Cliff Edwards (also known as Ukulele Ike)

Nowadays Cliff Edwards may be recognized worldwide as the voice of Jiminy Cricket and the singer of the Oscar winning “When You Wish Upon A Star” in Pinocchio. However not many are aware that before that time he used to be known as an amazing ukulele player with a unique three-octave voice and a scat-singing style he called effin’. He has appeared in over 100 films and recorded hundreds of songs during the period of 1920s – 1960s. During his prime he manage to gain the nickname Ukulele Ike ,and was widely recognized for playing ukulele arrangements of popular songs. He also helped to popularize the instrument by publishing a collection of three ukulele arrangements.

George Formby

George Formby was an English entertainer who was a comedian and music performer. His career lasted from 1921 til his death in 1961. In these 4 decades he had managed to appear in 21 films, recorded hundreds of songs and made hundreds of stage performances.
He is known for a special rhythmic technique which has been called the Formby style with the aid of his banjolele (a ukulele crossover with a banjo type of body) and his unique voice. By 1939, George Formby was the most popular and highest paid entertainer in the British Isles and was estimated to be earning over £100,000 a year.
Even if he never performed in the USA he managed to get very popular in Canada, Australia, New Zealand and South Africa.
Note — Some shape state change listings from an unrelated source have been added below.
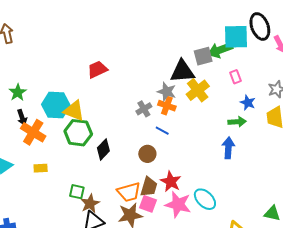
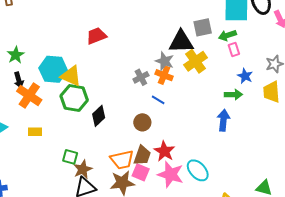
green arrow: (220, 50) -> (227, 35), moved, size x0.7

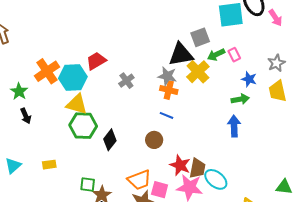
green arrow: (227, 35) -> (216, 55), moved
cyan hexagon: (53, 69) -> (73, 77), moved
gray cross: (141, 77) -> (126, 81), moved
orange cross: (29, 95) -> (47, 71), moved, turned 30
brown trapezoid: (142, 155) -> (198, 168), moved

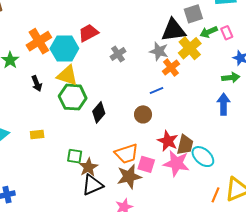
orange cross: (169, 90) -> (171, 68), moved, turned 36
blue line: (167, 115) -> (156, 91), turned -48
black arrow: (26, 116) -> (37, 83), moved

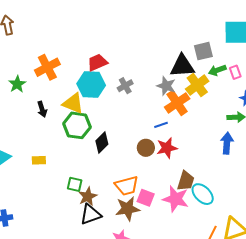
cyan hexagon: (64, 49) -> (91, 84), moved
orange cross: (171, 68) -> (177, 103), size x1.4
red star: (168, 141) -> (167, 148), moved, turned 30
He charmed his audiences around the world with his down to earth personality with Lancashire dialect and cheeky humour.

Tiny Tim

Herbert Khaury (Tiny Tim) became a star and associated with the ukulele in 1968 after performing his own rendition of “Tiptoe Thru The Tulips”. He was a musical archivist with irreplaceable knowledge about music ,and recorded over 100s original covers of old songs with his distinct humour and style. He even adapted to contemporary music during his career and continued his unique take on 70s/80s songs. His voice was an exceptional case, varying from a deep baritone voice combined with a high vibrato falsetto. He might not have been the most technical ukulele player, but it was part of his style and performance. He helped to inspire many to pick up the instrument.